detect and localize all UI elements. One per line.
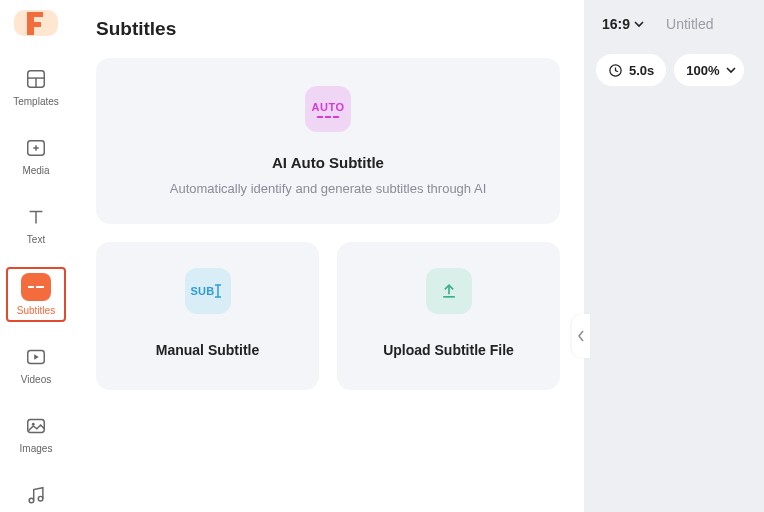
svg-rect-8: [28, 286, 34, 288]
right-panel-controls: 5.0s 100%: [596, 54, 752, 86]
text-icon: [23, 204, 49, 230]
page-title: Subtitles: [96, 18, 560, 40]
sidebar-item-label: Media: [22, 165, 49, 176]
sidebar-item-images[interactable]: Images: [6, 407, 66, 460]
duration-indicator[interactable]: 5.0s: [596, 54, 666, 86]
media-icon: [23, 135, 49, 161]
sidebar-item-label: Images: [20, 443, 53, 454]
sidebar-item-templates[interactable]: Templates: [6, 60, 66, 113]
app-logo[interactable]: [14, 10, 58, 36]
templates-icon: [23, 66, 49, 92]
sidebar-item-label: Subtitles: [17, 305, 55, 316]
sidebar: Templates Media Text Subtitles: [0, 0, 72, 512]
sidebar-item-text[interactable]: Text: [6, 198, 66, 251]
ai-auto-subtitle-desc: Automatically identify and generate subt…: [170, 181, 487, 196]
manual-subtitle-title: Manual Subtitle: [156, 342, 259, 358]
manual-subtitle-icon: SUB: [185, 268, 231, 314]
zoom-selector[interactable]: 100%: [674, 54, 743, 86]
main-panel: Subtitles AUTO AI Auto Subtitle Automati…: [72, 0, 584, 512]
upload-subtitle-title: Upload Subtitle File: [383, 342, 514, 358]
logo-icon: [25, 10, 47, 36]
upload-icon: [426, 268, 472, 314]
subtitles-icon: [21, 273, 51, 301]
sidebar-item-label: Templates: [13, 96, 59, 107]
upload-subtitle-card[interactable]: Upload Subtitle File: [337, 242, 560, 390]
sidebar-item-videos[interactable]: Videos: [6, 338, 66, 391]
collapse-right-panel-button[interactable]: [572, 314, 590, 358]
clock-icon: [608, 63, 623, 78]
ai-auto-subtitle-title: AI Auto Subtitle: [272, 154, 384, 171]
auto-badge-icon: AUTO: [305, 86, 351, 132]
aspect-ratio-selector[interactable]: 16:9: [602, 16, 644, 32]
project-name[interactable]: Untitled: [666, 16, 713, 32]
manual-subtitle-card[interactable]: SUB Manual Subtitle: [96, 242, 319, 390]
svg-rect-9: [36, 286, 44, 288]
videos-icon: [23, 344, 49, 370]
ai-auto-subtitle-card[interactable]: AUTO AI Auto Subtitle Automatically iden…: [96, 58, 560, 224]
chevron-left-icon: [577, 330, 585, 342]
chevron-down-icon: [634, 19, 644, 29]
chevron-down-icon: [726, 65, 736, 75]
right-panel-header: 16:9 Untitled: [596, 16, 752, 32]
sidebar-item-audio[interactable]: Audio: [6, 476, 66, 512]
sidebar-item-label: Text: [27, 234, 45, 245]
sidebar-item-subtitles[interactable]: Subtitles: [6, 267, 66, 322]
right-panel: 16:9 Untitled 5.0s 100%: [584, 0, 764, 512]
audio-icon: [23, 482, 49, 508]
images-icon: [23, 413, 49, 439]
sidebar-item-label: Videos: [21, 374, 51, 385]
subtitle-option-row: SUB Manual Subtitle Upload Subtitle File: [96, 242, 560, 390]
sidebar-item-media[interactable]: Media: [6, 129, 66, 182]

Work request: Could you restate the entries word for word, skipping any pictures?

Solved problem:
detect and localize all UI elements. One per line.
svg-rect-8: [28, 286, 34, 288]
right-panel-controls: 5.0s 100%: [596, 54, 752, 86]
text-icon: [23, 204, 49, 230]
page-title: Subtitles: [96, 18, 560, 40]
sidebar-item-label: Media: [22, 165, 49, 176]
sidebar-item-images[interactable]: Images: [6, 407, 66, 460]
duration-indicator[interactable]: 5.0s: [596, 54, 666, 86]
media-icon: [23, 135, 49, 161]
sidebar-item-label: Images: [20, 443, 53, 454]
sidebar-item-templates[interactable]: Templates: [6, 60, 66, 113]
app-logo[interactable]: [14, 10, 58, 36]
templates-icon: [23, 66, 49, 92]
sidebar-item-label: Subtitles: [17, 305, 55, 316]
sidebar: Templates Media Text Subtitles: [0, 0, 72, 512]
sidebar-item-text[interactable]: Text: [6, 198, 66, 251]
ai-auto-subtitle-desc: Automatically identify and generate subt…: [170, 181, 487, 196]
manual-subtitle-title: Manual Subtitle: [156, 342, 259, 358]
manual-subtitle-icon: SUB: [185, 268, 231, 314]
zoom-selector[interactable]: 100%: [674, 54, 743, 86]
main-panel: Subtitles AUTO AI Auto Subtitle Automati…: [72, 0, 584, 512]
upload-subtitle-title: Upload Subtitle File: [383, 342, 514, 358]
logo-icon: [25, 10, 47, 36]
upload-icon: [426, 268, 472, 314]
subtitles-icon: [21, 273, 51, 301]
sidebar-item-label: Templates: [13, 96, 59, 107]
upload-subtitle-card[interactable]: Upload Subtitle File: [337, 242, 560, 390]
sidebar-item-videos[interactable]: Videos: [6, 338, 66, 391]
collapse-right-panel-button[interactable]: [572, 314, 590, 358]
clock-icon: [608, 63, 623, 78]
ai-auto-subtitle-title: AI Auto Subtitle: [272, 154, 384, 171]
auto-badge-icon: AUTO: [305, 86, 351, 132]
aspect-ratio-selector[interactable]: 16:9: [602, 16, 644, 32]
project-name[interactable]: Untitled: [666, 16, 713, 32]
manual-subtitle-card[interactable]: SUB Manual Subtitle: [96, 242, 319, 390]
svg-rect-9: [36, 286, 44, 288]
videos-icon: [23, 344, 49, 370]
ai-auto-subtitle-card[interactable]: AUTO AI Auto Subtitle Automatically iden…: [96, 58, 560, 224]
chevron-left-icon: [577, 330, 585, 342]
chevron-down-icon: [634, 19, 644, 29]
chevron-down-icon: [726, 65, 736, 75]
right-panel-header: 16:9 Untitled: [596, 16, 752, 32]
sidebar-item-audio[interactable]: Audio: [6, 476, 66, 512]
sidebar-item-label: Text: [27, 234, 45, 245]
sidebar-item-subtitles[interactable]: Subtitles: [6, 267, 66, 322]
right-panel: 16:9 Untitled 5.0s 100%: [584, 0, 764, 512]
audio-icon: [23, 482, 49, 508]
images-icon: [23, 413, 49, 439]
sidebar-item-label: Videos: [21, 374, 51, 385]
subtitle-option-row: SUB Manual Subtitle Upload Subtitle File: [96, 242, 560, 390]
sidebar-item-media[interactable]: Media: [6, 129, 66, 182]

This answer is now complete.